Containing a cyber crisis could take years if you randomly follow all recommendations available out there. How do you challenge your CISO on the balance between incident containment and keeping the business going and avoiding panic mode? 

Instead of doing everything, your task force can apply a risk-driven containment approach addressing the most important questions: 1. Why were we hacked? 2. What are our crown-jewels and were they impacted? 3. How do we mitigate the threat? 

In order to understand how to mitigate the threat, you have to triage the first and second question properly.

For all targeted attacks aimed specifically at your company and with a defined purpose, such as trying to steal information for espionage or to sabotage the IT system, there is one key question you should always ask your CSO: Have we identified patient zero? 
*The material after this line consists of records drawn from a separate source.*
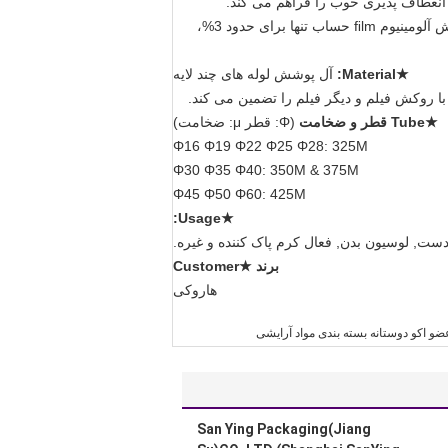
 و انعطاف پذیری خوب را فراهم می کند.
همراه با طراحی مبتکرانه چاپ این ظاهر بیرونی نفیس، که تا حد زیادی باعث بهبود کیفیت محصولات. ضخامت آلومینیوم با روکش آلومینیوم ﬁlm حساب تنها برای حدود 3%،
★Material:
آل پوشش لوله های چند لایه
★Tube قطر و ضخامت
(Φ: قطر μ: ضخامت)
Φ16 Φ19 Φ22 Φ25 Φ28: 325Μ
Φ30 Φ35 Φ40: 350Μ & 375Μ
Φ45 Φ50 Φ60: 425Μ
★Usage:
ست, لوسیون بدن, فعال کرم پاک کننده و غیره.
برند ★Customer
هاروکی
و اکو دوستانه بسته بندی مواد آرایشی
San Ying Packaging(Jiang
Similar to virus outbreaks in our human world, patient zero can help you reconstruct the path of attack and identify potential hidden backdoors the attacker created as a backup in your network in case he gets identified.

Rule 5: Be safe, don’t be sorry.

How has the cyber breach impacted your business from a reputational, legal, financial and technical point of view? Have you lost money because you weren’t able to run a server for the last 20 hours? 

Estimate the overall cost of the attack. Look for an ongoing operational impact if time was lost working on important projects. This analysis is not only required in case you have hedged your cyber risk with insurance but will also help you derive your investment required in cybersecurity. 

Cyber resilience in a nutshell

No matter your industry, a proper cyber resilience plan is a must if you want to be prepared for the worst-case scenario. Reducing the scope of damage caused by a cyberattack is the primary aim of a cyber resilience plan. Attempting to secure the network is one thing. But activating a well-thought out and stress-tested business-continuity plan in the event of an attack can save your organization enormous money and time. So be well prepared.